> [WORK INSTRUCTIONS] Everything in the listing that follows should be reproduced exactly except the pictures.

> [THE DATA]
——

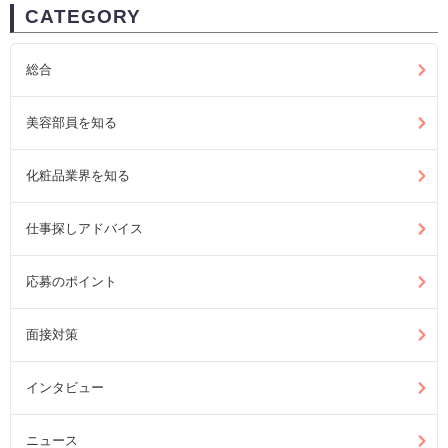
CATEGORY
総合
美容部員を知る
化粧品業界を知る
仕事探しアドバイス
応募のポイント
面接対策
インタビュー
ニュース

——

> [REPLY]
CATEGORY
総合
美容部員を知る
化粧品業界を知る
仕事探しアドバイス
応募のポイント
面接対策
インタビュー
ニュース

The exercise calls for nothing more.